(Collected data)
• • • • • • •

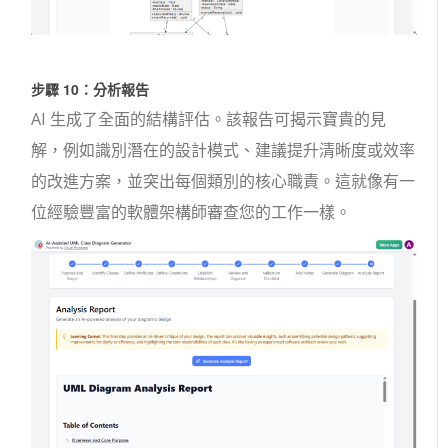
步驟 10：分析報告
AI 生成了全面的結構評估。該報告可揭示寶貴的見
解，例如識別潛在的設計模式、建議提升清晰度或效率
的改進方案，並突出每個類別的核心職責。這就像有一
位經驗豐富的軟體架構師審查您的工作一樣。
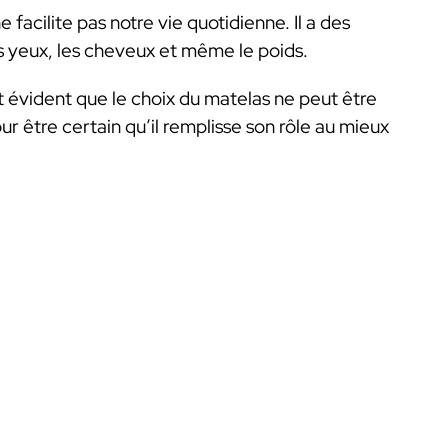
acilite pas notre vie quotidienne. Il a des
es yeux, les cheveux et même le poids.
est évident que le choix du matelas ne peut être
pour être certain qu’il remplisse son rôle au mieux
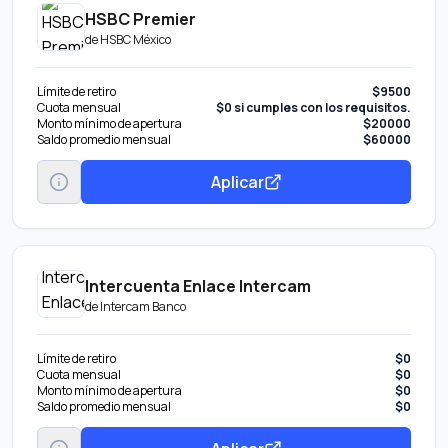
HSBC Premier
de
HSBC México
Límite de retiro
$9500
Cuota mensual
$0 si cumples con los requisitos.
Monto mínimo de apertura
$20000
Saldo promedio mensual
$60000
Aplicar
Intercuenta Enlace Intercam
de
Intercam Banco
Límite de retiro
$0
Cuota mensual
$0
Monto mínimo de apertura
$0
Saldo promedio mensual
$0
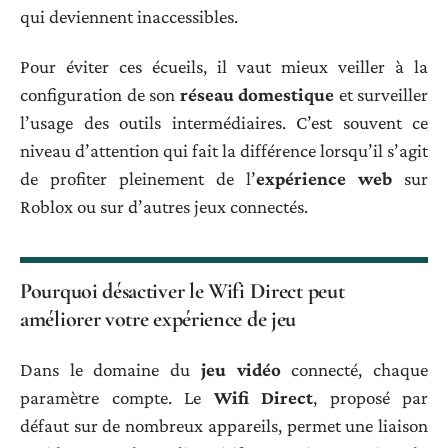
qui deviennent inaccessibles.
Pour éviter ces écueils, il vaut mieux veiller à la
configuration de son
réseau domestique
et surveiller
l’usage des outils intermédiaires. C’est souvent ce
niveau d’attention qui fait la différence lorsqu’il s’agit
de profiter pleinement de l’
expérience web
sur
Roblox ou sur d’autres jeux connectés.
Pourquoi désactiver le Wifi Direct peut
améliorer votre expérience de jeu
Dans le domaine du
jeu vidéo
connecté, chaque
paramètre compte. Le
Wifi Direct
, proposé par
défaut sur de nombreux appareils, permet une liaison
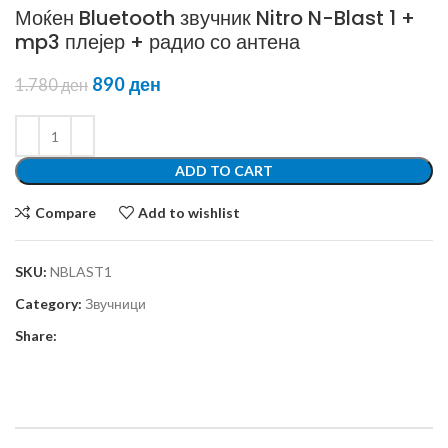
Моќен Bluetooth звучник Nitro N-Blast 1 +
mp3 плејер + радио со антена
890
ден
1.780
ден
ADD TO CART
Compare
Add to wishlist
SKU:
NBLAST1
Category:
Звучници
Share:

• • • • • • •

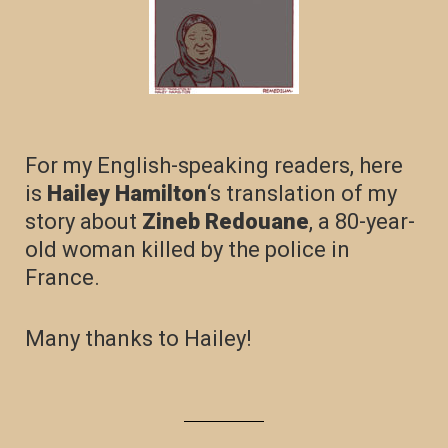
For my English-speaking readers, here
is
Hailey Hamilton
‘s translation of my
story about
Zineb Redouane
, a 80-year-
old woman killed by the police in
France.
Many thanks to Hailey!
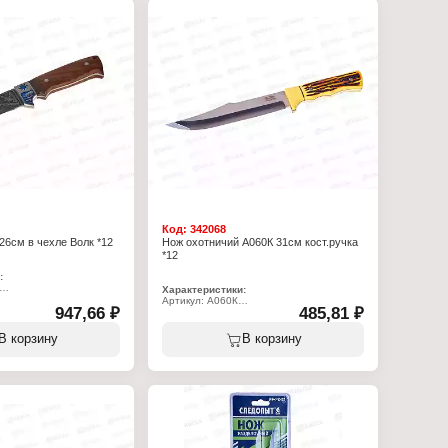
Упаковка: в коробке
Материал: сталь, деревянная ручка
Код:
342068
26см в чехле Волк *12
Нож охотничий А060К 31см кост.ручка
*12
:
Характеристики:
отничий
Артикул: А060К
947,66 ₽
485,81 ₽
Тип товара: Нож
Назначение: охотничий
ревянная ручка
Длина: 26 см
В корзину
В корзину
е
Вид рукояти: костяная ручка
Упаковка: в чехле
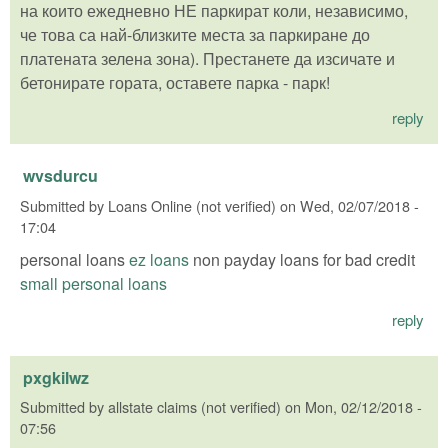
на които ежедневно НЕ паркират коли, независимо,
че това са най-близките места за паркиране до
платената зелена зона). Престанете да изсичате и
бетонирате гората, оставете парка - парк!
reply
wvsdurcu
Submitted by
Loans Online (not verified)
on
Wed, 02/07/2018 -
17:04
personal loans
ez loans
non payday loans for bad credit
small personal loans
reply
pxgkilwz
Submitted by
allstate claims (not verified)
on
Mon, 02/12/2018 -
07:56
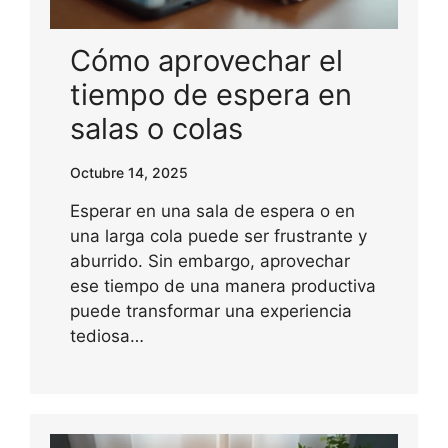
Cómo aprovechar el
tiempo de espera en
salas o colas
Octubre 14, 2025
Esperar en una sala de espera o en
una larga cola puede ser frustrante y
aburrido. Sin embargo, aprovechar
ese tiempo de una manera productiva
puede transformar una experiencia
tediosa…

• • • • • • •

→ **Try it**: Using the data above, which lines fall from the one with "Тип товара: Нож" through the one with "ese tiempo de una manera productiva"? Repeat them exactly, ends included, minus any pictures.

→ **Exercise result**:
Тип товара: Нож
Назначение: охотничий
ревянная ручка
Длина: 26 см
В корзину
В корзину
е
Вид рукояти: костяная ручка
Упаковка: в чехле
на които ежедневно НЕ паркират коли, независимо,
че това са най-близките места за паркиране до
платената зелена зона). Престанете да изсичате и
бетонирате гората, оставете парка - парк!
reply
wvsdurcu
Submitted by
Loans Online (not verified)
on
Wed, 02/07/2018 -
17:04
personal loans
ez loans
non payday loans for bad credit
small personal loans
reply
pxgkilwz
Submitted by
allstate claims (not verified)
on
Mon, 02/12/2018 -
07:56
Cómo aprovechar el
tiempo de espera en
salas o colas
Octubre 14, 2025
Esperar en una sala de espera o en
una larga cola puede ser frustrante y
aburrido. Sin embargo, aprovechar
ese tiempo de una manera productiva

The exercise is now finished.